From: Palmer Dabbelt <palmer@dabbelt.com>
To: chigot@adacore.com
Cc: binutils@sourceware.org
Subject: Re: Risc - V failures inside ld-undefined
Date: Mon, 03 Oct 2022 10:10:41 -0700 (PDT) [thread overview]
Message-ID: <mhng-2152513e-ffd9-46f7-bdcd-e3adb98690e9@palmer-ri-x1c9> (raw)

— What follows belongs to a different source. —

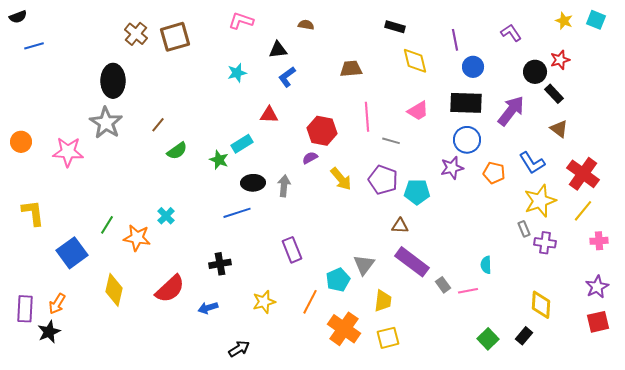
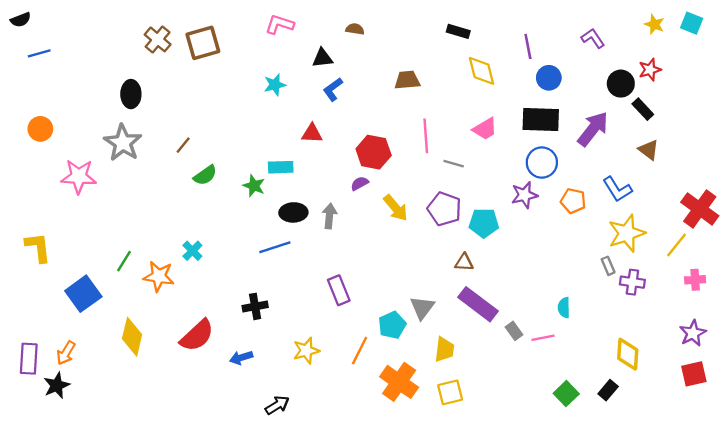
black ellipse: (113, 81) -> (131, 94), size x0.7
orange circle: (21, 142) -> (40, 129), moved
cyan rectangle: (242, 144) -> (281, 167), turned 30
red cross: (583, 174) -> (700, 209), moved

In-Reply-To: <CAJ307EjHyWU7AgHPTtFH2ySjT3-fph52A5Lwmk2vmnKiBd3YTQ@mail.gmail.com>
On Mon, 03 Oct 2022 05:09:42 PDT (-0700), chigot@adacore.com wrote:
> On Fri, Sep 30, 2022 at 11:40 PM Palmer Dabbelt <palmer@dabbelt.com> wrote:
>>
>> On Fri, 30 Sep 2022 05:29:36 PDT (-0700), binutils@sourceware.org wrote:
>> > Hi all,
>> >
>> > I've been running the ld testsuite for Risc-V targets using a cross
>> > compiler and I'm seeing some failures in "undefined".
>> > PASS: undefined
>> > FAIL: undefined function
>> > FAIL: undefined line
>> >
>> > As I'm using a custom gcc, I just want confirmation from the Risc-V
>> > maintainers that these two tests are either failing or being skipped
>> > on their side.
>>
>> They're not failing for me in a local run, unless I'm somehow
>> misunderstanding the test results. My "make check-ld" shows
>>
>> === ld Summary ===
>>
>> # of expected passes 797
>> # of expected failures 8
>> # of untested testcases 26
>> # of unsupported tests 175
>> ./ld-new 2.39.50.20220930
>
> I have less untested testcases but less tests overall.
>
> === ld Summary ===
>
> # of expected passes 493
> # of unexpected failures 5 (3 expected + 2 with undefined)
> # of unexpected successes 9
> # of expected failures 7
> # of untested testcases 7
> # of unsupported tests 193
>
> You can probably check through ld.sum what the status of "undefined",
> "undefined function" and "undefined line".
Yep, untested on my end
Running /home/palmer/life/binutils-gdb/ld/testsuite/ld-undefined/undefined.exp ...
UNTESTED: undefined
UNTESTED: undefined function
UNTESTED: undefined line
PASS: undefined symbols in shared lib (dyn sym)
PASS: undefined symbols in shared lib (dyn reloc)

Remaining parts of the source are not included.